Non altrettanto, però, Platone dice
della musica, cioè del canto e della melodia, che non è propriamente
una forma di imitazione. In essa possono essere negative certe parole, o certe
forme di armonia, come quelle lamentose e quelle molli (cioè le armonie
“ionica” e “lidia”), ma ne andranno conservate altre, che suscitano fermezza o
serenità (cioè quelle “dorica” e “frigia”). Anche tra i ritmi ve ne sono alcuni
di ineleganti, perché irregolari, ed altri di eleganti, perché regolari. Dunque
è possibile orientare la musica e l’educazione che su di essa si fonda verso un
ideale di bellezza, euritmia, armonia ed eleganza (III, 398 c – 403 c).
Ma il documento più chiaro della
percezione che Platone ha avuto dello specifico estetico è un breve dialogo, lo
“Ione”, concernente l’arte dei
“rapsodi”, cioè di quanti andavano cantando la poesia di Omero e di altri
poeti. Colui che canta i versi di Omero, afferma Platone in questo dialogo, non
lo fa in virtù di un’arte, ma di un «potere divino», simile a quello proprio
del “magnete”, che trasmette la forza di attrazione ai successivi anelli di una
catena. La fonte di questo potere è la “Musa”, cioè la divinità stessa, la
quale lo trasmette ai poeti ispirandoli, cioè penetrando in essi, rendendoli
invasati dalla divinità (questo è il significato del termine «entusiasmo»).
Il carattere positivo
dell’ispirazione divina in genere, e quindi anche di quella artistica, è
ribadito da Platone nel “Fedro”. Qui
egli fa l’elogio dell’amore, considerato come una specie di delirio (manía),
che è dono degli dei. Altre forme di delirio sono la capacità di profetizzare,
che è ugualmente un’ispirazione divina, e la capacità di poetare. Infine, nel “Simposio”, Platone sembra quasi intuire
il carattere creativo dell’«arte», quale sarà scoperto e messo in evidenza dalla
moderna estetica romantica. Qui, infatti, egli afferma che, come l’amore per i
bei corpi si esprime nella tendenza a generare “sessualmente”, così l’amore per
le belle anime si esprime nella tendenza a generare “spiritualmente”, cioè
l’amore per il bello è «generazione nel bello» (Simposio, 206).

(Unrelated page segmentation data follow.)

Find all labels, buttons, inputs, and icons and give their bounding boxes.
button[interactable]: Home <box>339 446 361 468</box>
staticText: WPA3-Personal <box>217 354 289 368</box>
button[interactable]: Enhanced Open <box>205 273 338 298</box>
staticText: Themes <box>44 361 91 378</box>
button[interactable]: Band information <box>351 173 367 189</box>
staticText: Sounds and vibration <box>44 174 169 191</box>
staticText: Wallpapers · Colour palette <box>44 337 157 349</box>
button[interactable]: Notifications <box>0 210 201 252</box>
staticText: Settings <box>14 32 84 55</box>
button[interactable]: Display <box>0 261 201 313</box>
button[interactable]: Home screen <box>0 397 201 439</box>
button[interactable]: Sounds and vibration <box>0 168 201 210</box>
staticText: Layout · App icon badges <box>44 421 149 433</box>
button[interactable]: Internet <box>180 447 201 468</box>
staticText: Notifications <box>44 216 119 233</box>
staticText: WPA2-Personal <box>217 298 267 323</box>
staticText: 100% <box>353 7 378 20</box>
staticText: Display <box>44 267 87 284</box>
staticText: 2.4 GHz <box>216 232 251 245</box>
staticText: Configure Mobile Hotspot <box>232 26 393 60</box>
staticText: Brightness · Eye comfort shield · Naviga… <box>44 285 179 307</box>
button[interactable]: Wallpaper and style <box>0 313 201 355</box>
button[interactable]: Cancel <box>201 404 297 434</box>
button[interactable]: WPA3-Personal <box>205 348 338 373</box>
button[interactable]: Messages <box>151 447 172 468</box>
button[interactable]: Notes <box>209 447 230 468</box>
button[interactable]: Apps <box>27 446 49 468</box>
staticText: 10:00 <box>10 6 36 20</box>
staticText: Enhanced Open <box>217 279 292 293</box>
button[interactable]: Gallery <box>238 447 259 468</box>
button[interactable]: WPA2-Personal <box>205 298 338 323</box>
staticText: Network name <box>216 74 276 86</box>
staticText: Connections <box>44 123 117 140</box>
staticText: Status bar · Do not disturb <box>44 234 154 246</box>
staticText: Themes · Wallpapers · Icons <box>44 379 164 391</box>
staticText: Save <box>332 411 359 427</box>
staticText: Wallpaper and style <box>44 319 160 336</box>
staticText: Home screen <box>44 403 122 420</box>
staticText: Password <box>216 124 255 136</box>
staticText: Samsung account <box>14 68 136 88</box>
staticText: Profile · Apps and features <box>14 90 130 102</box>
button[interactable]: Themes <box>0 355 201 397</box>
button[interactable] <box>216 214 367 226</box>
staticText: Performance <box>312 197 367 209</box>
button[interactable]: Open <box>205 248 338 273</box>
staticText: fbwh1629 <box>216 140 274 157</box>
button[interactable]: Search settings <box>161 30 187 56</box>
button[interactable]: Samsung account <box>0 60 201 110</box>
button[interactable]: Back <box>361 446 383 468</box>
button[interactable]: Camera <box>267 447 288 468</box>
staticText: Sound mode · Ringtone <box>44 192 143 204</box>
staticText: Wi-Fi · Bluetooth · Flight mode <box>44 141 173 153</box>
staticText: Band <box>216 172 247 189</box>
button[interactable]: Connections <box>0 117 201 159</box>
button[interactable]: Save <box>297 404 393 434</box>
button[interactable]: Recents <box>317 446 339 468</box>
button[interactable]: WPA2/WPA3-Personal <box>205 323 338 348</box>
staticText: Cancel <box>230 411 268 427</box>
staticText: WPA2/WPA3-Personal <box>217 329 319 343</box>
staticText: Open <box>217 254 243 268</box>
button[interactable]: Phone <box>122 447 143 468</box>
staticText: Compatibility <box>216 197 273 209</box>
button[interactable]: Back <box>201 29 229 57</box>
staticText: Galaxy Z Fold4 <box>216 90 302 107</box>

Nota finale: L’«arte», non più
divina manía (Ione e Fedro) e neppure creazione «nel» bello (Simposio), si è trasformata nella “Repubblica” platonica in «imitazione del
modo sensibile», copia di una copia. Da ciò la condanna conoscitiva e morale di
ogni espressione artistica in quanto allontana l’uomo dalla vera realtà,
impedendogli l’ascesa alla bellezza intelligibile.